For many bankruptcy clients, the most complicated and intimidating aspect of filing for Chapter 7 or Chapter 13 is determining whether they’ll be able to make their Homeowner’s Association dues payments after the bankruptcy is over. These dues run with the property and are used to pay for common expenses such as sidewalks, landscaping, community pools, and other amenities. While bankruptcy can make this situation much worse, the best way to approach the situation is to be prepared. Check here – https://www.scura.com/blog/the-intersection-of-bankruptcy-and-homeowners-association-dues

It Is Important To Choose The Right Program

Although HOA dues are typically not dischargeable in a bankruptcy case, the California Civil Code allows them to take a lien on the home. As a result, if you file for bankruptcy, the HOA will continue to collect unsecured debt even after the bankruptcy has been discharged. Congress addressed this issue in its 2005 overhaul of the bankruptcy code, and under 11 U.S.C. SS. 523 (deriving from the Bankruptcy Code), HOA dues are not dischargeable.

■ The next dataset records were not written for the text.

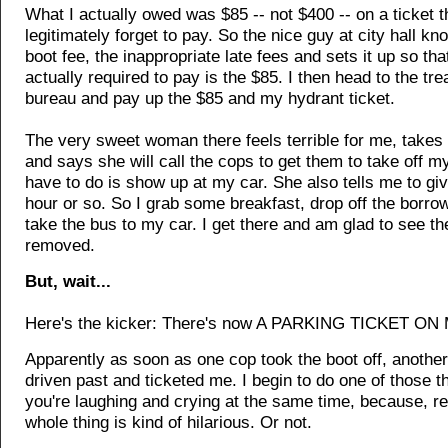
What I actually owed was $85 -- not $400 -- on a ticket th
legitimately forget to pay. So the nice guy at city hall kn
boot fee, the inappropriate late fees and sets it up so that
actually required to pay is the $85. I then head to the tre
bureau and pay up the $85 and my hydrant ticket.
The very sweet woman there feels terrible for me, take
and says she will call the cops to get them to take off my 
have to do is show up at my car. She also tells me to giv
hour or so. So I grab some breakfast, drop off the borro
take the bus to my car. I get there and am glad to see th
removed.
But, wait...
Here's the kicker: There's now A PARKING TICKET ON
Apparently as soon as one cop took the boot off, anothe
driven past and ticketed me. I begin to do one of those 
you're laughing and crying at the same time, because, rea
whole thing is kind of hilarious. Or not.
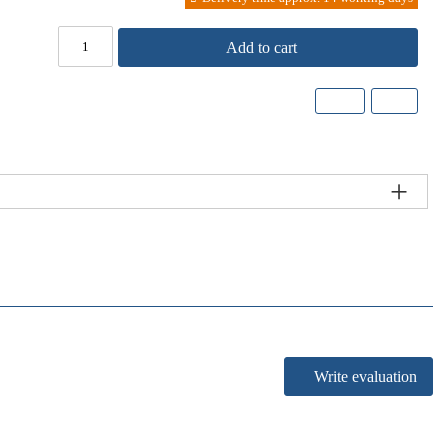
Add to cart
Write evaluation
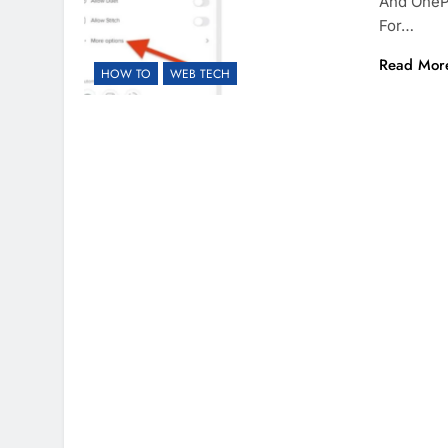
And OneP
For…
Read Mor
HOW TO
WEB TECH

As the housing market has become more depressed, some homeowners have been facing problems with their mortgage payments and HOA dues. Some have been sent into foreclosure by their HOAs. However, the state law that permits HOAs to take drastic action isn’t available for all states. In Georgia, for example, foreclosure cases have risen substantially during the current recession. Despite this, HOAs have a wide variety of options.